*** Block opens ***

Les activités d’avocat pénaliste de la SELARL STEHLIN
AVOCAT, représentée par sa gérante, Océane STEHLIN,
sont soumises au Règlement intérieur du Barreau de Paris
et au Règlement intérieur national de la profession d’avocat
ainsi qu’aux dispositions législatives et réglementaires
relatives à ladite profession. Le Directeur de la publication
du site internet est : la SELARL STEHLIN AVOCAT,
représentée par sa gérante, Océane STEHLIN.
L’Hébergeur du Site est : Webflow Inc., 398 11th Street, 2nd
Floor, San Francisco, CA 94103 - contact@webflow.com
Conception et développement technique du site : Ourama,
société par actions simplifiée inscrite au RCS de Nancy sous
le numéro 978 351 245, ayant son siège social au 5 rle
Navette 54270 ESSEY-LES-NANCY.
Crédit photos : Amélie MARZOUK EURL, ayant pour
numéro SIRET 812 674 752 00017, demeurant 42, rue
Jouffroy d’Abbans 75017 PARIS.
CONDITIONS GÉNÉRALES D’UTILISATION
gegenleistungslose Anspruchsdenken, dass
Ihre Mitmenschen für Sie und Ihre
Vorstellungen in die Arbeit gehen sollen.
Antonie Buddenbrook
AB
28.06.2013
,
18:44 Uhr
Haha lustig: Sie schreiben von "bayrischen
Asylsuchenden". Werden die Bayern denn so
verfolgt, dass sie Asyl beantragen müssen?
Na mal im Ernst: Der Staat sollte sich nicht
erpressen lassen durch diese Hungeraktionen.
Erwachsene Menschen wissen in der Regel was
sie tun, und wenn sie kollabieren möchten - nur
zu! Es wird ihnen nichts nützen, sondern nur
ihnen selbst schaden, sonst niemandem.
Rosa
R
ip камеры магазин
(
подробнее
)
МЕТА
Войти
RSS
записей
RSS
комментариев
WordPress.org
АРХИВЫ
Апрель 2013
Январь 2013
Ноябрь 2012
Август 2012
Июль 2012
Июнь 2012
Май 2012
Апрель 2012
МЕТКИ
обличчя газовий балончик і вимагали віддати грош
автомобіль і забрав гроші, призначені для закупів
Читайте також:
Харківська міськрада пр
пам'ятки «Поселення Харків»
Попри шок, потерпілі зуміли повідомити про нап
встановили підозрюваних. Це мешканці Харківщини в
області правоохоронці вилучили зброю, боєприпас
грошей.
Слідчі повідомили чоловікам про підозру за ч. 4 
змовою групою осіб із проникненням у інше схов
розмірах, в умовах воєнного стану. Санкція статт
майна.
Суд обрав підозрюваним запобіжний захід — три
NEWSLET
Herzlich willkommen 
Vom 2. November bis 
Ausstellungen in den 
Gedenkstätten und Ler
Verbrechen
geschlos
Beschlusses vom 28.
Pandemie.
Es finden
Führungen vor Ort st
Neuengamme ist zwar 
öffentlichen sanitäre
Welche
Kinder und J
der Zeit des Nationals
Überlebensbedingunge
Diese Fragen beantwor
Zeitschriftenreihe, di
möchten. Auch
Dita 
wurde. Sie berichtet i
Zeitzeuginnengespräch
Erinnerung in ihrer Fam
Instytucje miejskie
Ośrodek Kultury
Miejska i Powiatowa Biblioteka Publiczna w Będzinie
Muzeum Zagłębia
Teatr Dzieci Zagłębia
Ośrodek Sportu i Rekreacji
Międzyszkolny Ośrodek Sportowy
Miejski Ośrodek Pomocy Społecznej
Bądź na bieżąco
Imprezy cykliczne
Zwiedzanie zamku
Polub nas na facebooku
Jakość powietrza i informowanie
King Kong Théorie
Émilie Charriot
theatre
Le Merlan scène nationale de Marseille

*** Block closes ***

■ What you should do ■
Everything in the material above should be output exactly.

■ Problem solution ■
Les activités d’avocat pénaliste de la SELARL STEHLIN
AVOCAT, représentée par sa gérante, Océane STEHLIN,
sont soumises au Règlement intérieur du Barreau de Paris
et au Règlement intérieur national de la profession d’avocat
ainsi qu’aux dispositions législatives et réglementaires
relatives à ladite profession. Le Directeur de la publication
du site internet est : la SELARL STEHLIN AVOCAT,
représentée par sa gérante, Océane STEHLIN.
L’Hébergeur du Site est : Webflow Inc., 398 11th Street, 2nd
Floor, San Francisco, CA 94103 - contact@webflow.com
Conception et développement technique du site : Ourama,
société par actions simplifiée inscrite au RCS de Nancy sous
le numéro 978 351 245, ayant son siège social au 5 rle
Navette 54270 ESSEY-LES-NANCY.
Crédit photos : Amélie MARZOUK EURL, ayant pour
numéro SIRET 812 674 752 00017, demeurant 42, rue
Jouffroy d’Abbans 75017 PARIS.
CONDITIONS GÉNÉRALES D’UTILISATION
gegenleistungslose Anspruchsdenken, dass
Ihre Mitmenschen für Sie und Ihre
Vorstellungen in die Arbeit gehen sollen.
Antonie Buddenbrook
AB
28.06.2013
,
18:44 Uhr
Haha lustig: Sie schreiben von "bayrischen
Asylsuchenden". Werden die Bayern denn so
verfolgt, dass sie Asyl beantragen müssen?
Na mal im Ernst: Der Staat sollte sich nicht
erpressen lassen durch diese Hungeraktionen.
Erwachsene Menschen wissen in der Regel was
sie tun, und wenn sie kollabieren möchten - nur
zu! Es wird ihnen nichts nützen, sondern nur
ihnen selbst schaden, sonst niemandem.
Rosa
R
ip камеры магазин
(
подробнее
)
МЕТА
Войти
RSS
записей
RSS
комментариев
WordPress.org
АРХИВЫ
Апрель 2013
Январь 2013
Ноябрь 2012
Август 2012
Июль 2012
Июнь 2012
Май 2012
Апрель 2012
МЕТКИ
обличчя газовий балончик і вимагали віддати грош
автомобіль і забрав гроші, призначені для закупів
Читайте також:
Харківська міськрада пр
пам'ятки «Поселення Харків»
Попри шок, потерпілі зуміли повідомити про нап
встановили підозрюваних. Це мешканці Харківщини в
області правоохоронці вилучили зброю, боєприпас
грошей.
Слідчі повідомили чоловікам про підозру за ч. 4 
змовою групою осіб із проникненням у інше схов
розмірах, в умовах воєнного стану. Санкція статт
майна.
Суд обрав підозрюваним запобіжний захід — три
NEWSLET
Herzlich willkommen 
Vom 2. November bis 
Ausstellungen in den 
Gedenkstätten und Ler
Verbrechen
geschlos
Beschlusses vom 28.
Pandemie.
Es finden
Führungen vor Ort st
Neuengamme ist zwar 
öffentlichen sanitäre
Welche
Kinder und J
der Zeit des Nationals
Überlebensbedingunge
Diese Fragen beantwor
Zeitschriftenreihe, di
möchten. Auch
Dita 
wurde. Sie berichtet i
Zeitzeuginnengespräch
Erinnerung in ihrer Fam
Instytucje miejskie
Ośrodek Kultury
Miejska i Powiatowa Biblioteka Publiczna w Będzinie
Muzeum Zagłębia
Teatr Dzieci Zagłębia
Ośrodek Sportu i Rekreacji
Międzyszkolny Ośrodek Sportowy
Miejski Ośrodek Pomocy Społecznej
Bądź na bieżąco
Imprezy cykliczne
Zwiedzanie zamku
Polub nas na facebooku
Jakość powietrza i informowanie
King Kong Théorie
Émilie Charriot
theatre
Le Merlan scène nationale de Marseille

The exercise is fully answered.